--- Material provided Enclosed Below ---

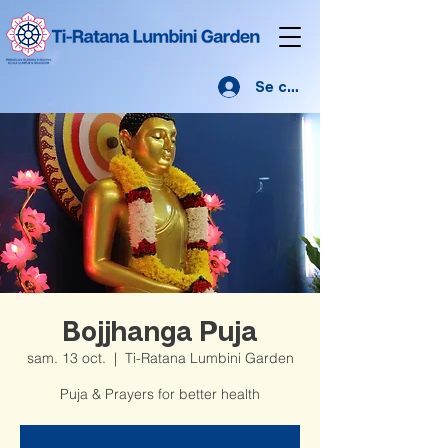
Se connecter
Bojjhanga Puja
sam. 13 oct.
  |  
Ti-Ratana Lumbini Garden
Puja & Prayers for better health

--- End of Enclosed Material provided ---

Problem: Collect, from the material above, every line containing the word "Puja".

Your response:
Bojjhanga Puja
Puja & Prayers for better health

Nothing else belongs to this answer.